The Electronic Frontier Foundation (EFF) and the Center for Democracy & Technology (CDT) have filed a friend-of-the-court brief supporting Airbnb's petition to set aside a sweeping New York State Attorney General subpoena that demands information about virtually all Airbnb users who make real estate available for rent in the state. In the brief filed Friday, EFF and CDT highlight both the overreaching nature of the subpoena as well as the critical need for courts to carefully review government efforts to indiscriminately sweep up information about large numbers of Internet users.

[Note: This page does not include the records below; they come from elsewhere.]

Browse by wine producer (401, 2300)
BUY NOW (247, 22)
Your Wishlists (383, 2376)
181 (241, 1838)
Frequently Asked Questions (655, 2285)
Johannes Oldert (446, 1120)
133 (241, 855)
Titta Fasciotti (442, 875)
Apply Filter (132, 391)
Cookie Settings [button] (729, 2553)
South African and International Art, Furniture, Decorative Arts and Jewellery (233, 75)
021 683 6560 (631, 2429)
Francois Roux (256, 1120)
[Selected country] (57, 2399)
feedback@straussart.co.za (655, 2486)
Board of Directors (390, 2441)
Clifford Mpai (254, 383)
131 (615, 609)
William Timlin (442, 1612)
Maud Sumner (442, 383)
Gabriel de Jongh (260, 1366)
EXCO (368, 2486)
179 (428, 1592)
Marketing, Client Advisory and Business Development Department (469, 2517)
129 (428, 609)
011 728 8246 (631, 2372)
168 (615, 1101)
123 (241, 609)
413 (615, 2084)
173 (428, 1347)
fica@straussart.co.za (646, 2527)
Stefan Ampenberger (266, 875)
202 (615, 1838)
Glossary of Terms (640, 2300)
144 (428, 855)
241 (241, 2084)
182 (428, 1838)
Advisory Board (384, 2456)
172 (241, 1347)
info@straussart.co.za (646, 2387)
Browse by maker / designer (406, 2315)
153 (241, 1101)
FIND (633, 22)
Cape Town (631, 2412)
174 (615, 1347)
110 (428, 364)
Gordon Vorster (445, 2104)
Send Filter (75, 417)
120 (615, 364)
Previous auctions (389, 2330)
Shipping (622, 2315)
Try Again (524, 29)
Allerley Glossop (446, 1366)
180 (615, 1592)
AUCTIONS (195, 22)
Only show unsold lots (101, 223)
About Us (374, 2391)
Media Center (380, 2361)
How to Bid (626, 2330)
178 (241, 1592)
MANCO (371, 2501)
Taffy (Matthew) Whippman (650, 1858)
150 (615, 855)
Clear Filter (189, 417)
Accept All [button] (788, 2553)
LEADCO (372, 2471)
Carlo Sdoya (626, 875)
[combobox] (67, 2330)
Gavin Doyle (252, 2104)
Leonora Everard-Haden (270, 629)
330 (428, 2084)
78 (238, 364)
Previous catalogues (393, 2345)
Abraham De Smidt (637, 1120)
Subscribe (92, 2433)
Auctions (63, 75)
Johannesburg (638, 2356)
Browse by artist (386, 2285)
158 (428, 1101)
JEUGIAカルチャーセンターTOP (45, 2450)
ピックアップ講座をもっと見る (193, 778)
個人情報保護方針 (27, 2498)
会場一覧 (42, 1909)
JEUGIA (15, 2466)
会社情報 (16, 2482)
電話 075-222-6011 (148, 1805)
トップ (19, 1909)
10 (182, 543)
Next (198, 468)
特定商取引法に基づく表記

In October, NY State Attorney General Eric Schneiderman issued a sweeping subpoena seeking identification, financial, and other information on effectively all New York Airbnb "Hosts," those users offering living space for rent. The attorney general explained in later legal filings that he was seeking such information because he believed that some of Airbnb's Hosts had violated state occupancy and tax laws. However, the subpoena sought information about all Hosts that offered accommodations in New York from 2010 to the present, making no effort to exclude those users who plainly fell outside the laws at issue.
"Indiscriminate subpoenas that seek the identity and other personal information of thousands of Internet users without specific justification are improper and should be quashed," EFF Senior Staff Attorney Matt Zimmerman said. "It is not enough for the state to speculate that some Airbnb users might have broken some law at some unknown point. An online service's users deserve to be protected from fishing expeditions like this one."
In the brief, EFF and CDT discuss how broad subpoenas to Internet intermediaries such as Airbnb are particularly concerning as users whose information is sought ordinarily have little practical ability to challenge such subpoenas, even if they are unlawful. They further argue that, while Airbnb's efforts to block the subpoena are commendable in this instance, users should not have to rely on companies to defend against government overreach and courts should themselves play an active, skeptical role holding the government to task.
"Just because the technology collects the data and makes it easy to disclose doesn't mean the government is entitled to it all," said Gregory T. Nojeim, director of CDT's Project on Freedom, Security and Technology. "Whether it's a secret application from the NSA or a subpoena from a state official, courts need to reject or substantially narrow bulk data demands from government officials."